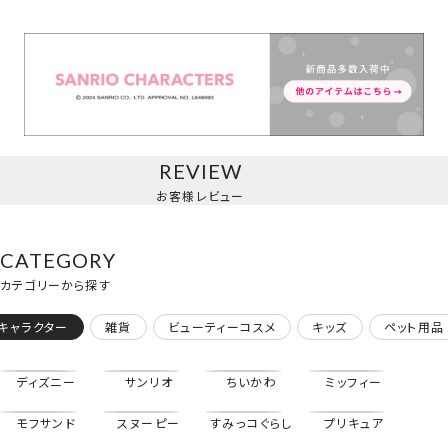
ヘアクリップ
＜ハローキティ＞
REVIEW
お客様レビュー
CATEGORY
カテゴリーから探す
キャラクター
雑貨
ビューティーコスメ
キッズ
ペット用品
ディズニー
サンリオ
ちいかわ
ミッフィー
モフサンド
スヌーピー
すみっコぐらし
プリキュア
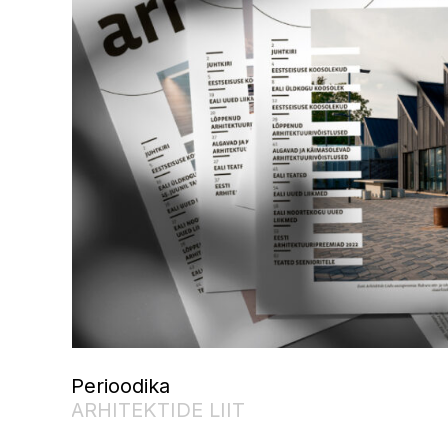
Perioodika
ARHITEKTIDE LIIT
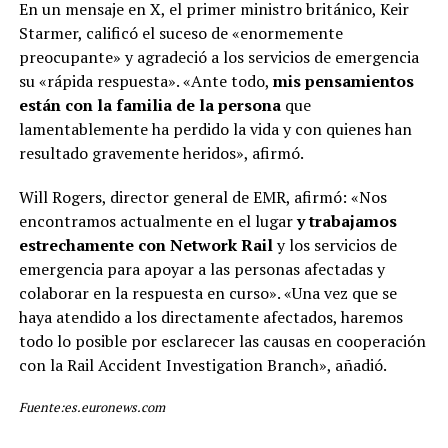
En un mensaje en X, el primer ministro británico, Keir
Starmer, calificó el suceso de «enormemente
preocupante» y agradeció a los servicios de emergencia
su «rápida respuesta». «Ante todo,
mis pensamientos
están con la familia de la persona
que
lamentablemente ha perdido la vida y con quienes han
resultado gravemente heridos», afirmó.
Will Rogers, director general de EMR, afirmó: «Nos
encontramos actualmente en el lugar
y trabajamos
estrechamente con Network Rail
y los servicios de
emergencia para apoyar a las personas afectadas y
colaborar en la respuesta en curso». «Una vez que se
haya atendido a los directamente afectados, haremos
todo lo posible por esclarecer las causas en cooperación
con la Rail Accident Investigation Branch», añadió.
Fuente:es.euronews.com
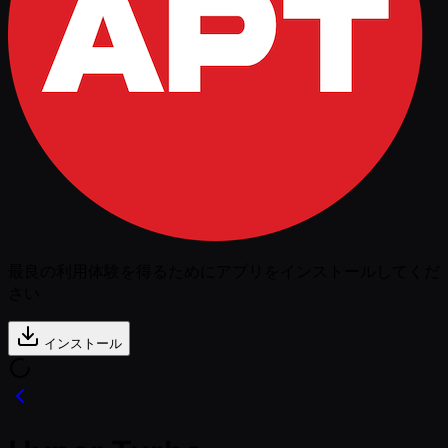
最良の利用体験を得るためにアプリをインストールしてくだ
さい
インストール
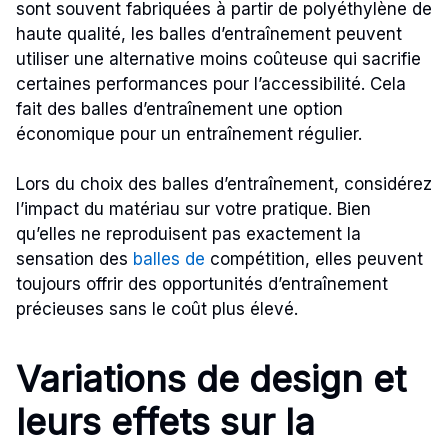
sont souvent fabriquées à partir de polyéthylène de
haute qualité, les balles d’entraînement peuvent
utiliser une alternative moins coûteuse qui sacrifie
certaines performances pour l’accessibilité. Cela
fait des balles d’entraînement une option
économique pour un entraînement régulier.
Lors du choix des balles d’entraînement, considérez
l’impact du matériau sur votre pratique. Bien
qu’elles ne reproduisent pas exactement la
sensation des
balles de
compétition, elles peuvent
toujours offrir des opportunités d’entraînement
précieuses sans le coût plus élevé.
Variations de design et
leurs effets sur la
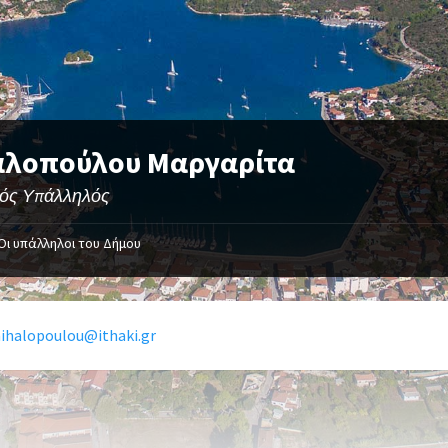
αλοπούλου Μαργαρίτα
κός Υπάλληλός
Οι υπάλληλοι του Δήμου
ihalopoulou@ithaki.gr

..............................

* [Work to be completed]
The answer should consist of all the records, duplicated exactly, with no images included.

* [Your response]
ヘアクリップ
＜ハローキティ＞
REVIEW
お客様レビュー
CATEGORY
カテゴリーから探す
キャラクター
雑貨
ビューティーコスメ
キッズ
ペット用品
ディズニー
サンリオ
ちいかわ
ミッフィー
モフサンド
スヌーピー
すみっコぐらし
プリキュア
Perioodika
ARHITEKTIDE LIIT
En un mensaje en X, el primer ministro británico, Keir
Starmer, calificó el suceso de «enormemente
preocupante» y agradeció a los servicios de emergencia
su «rápida respuesta». «Ante todo,
mis pensamientos
están con la familia de la persona
que
lamentablemente ha perdido la vida y con quienes han
resultado gravemente heridos», afirmó.
Will Rogers, director general de EMR, afirmó: «Nos
encontramos actualmente en el lugar
y trabajamos
estrechamente con Network Rail
y los servicios de
emergencia para apoyar a las personas afectadas y
colaborar en la respuesta en curso». «Una vez que se
haya atendido a los directamente afectados, haremos
todo lo posible por esclarecer las causas en cooperación
con la Rail Accident Investigation Branch», añadió.
Fuente:es.euronews.com
最良の利用体験を得るためにアプリをインストールしてくだ
さい
インストール
sont souvent fabriquées à partir de polyéthylène de
haute qualité, les balles d’entraînement peuvent
utiliser une alternative moins coûteuse qui sacrifie
certaines performances pour l’accessibilité. Cela
fait des balles d’entraînement une option
économique pour un entraînement régulier.
Lors du choix des balles d’entraînement, considérez
l’impact du matériau sur votre pratique. Bien
qu’elles ne reproduisent pas exactement la
sensation des
balles de
compétition, elles peuvent
toujours offrir des opportunités d’entraînement
précieuses sans le coût plus élevé.
Variations de design et
leurs effets sur la
αλοπούλου Μαργαρίτα
κός Υπάλληλός
Οι υπάλληλοι του Δήμου
ihalopoulou@ithaki.gr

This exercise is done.